Below are the records; they must be reproduced verbatim.

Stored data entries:
Start of Block

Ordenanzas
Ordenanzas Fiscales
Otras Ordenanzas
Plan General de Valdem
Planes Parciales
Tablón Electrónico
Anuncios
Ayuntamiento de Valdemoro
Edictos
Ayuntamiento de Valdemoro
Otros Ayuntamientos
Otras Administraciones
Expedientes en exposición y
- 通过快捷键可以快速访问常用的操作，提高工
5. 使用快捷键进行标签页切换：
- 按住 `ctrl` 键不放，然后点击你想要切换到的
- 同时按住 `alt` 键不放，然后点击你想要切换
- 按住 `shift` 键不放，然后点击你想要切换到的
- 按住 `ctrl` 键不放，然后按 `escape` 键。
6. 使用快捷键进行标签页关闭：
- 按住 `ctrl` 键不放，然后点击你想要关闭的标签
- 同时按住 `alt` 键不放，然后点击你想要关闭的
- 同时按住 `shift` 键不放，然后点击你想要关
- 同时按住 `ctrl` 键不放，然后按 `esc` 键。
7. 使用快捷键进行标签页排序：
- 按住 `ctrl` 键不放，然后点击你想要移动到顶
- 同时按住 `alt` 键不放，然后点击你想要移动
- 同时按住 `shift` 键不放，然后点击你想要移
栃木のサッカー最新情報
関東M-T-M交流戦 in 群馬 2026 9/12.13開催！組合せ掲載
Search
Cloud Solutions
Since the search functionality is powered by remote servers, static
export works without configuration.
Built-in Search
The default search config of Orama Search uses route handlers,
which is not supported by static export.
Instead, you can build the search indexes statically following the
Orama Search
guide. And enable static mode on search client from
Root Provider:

End of Block

RESPONSE
Ordenanzas
Ordenanzas Fiscales
Otras Ordenanzas
Plan General de Valdem
Planes Parciales
Tablón Electrónico
Anuncios
Ayuntamiento de Valdemoro
Edictos
Ayuntamiento de Valdemoro
Otros Ayuntamientos
Otras Administraciones
Expedientes en exposición y
- 通过快捷键可以快速访问常用的操作，提高工
5. 使用快捷键进行标签页切换：
- 按住 `ctrl` 键不放，然后点击你想要切换到的
- 同时按住 `alt` 键不放，然后点击你想要切换
- 按住 `shift` 键不放，然后点击你想要切换到的
- 按住 `ctrl` 键不放，然后按 `escape` 键。
6. 使用快捷键进行标签页关闭：
- 按住 `ctrl` 键不放，然后点击你想要关闭的标签
- 同时按住 `alt` 键不放，然后点击你想要关闭的
- 同时按住 `shift` 键不放，然后点击你想要关
- 同时按住 `ctrl` 键不放，然后按 `esc` 键。
7. 使用快捷键进行标签页排序：
- 按住 `ctrl` 键不放，然后点击你想要移动到顶
- 同时按住 `alt` 键不放，然后点击你想要移动
- 同时按住 `shift` 键不放，然后点击你想要移
栃木のサッカー最新情報
関東M-T-M交流戦 in 群馬 2026 9/12.13開催！組合せ掲載
Search
Cloud Solutions
Since the search functionality is powered by remote servers, static
export works without configuration.
Built-in Search
The default search config of Orama Search uses route handlers,
which is not supported by static export.
Instead, you can build the search indexes statically following the
Orama Search
guide. And enable static mode on search client from
Root Provider:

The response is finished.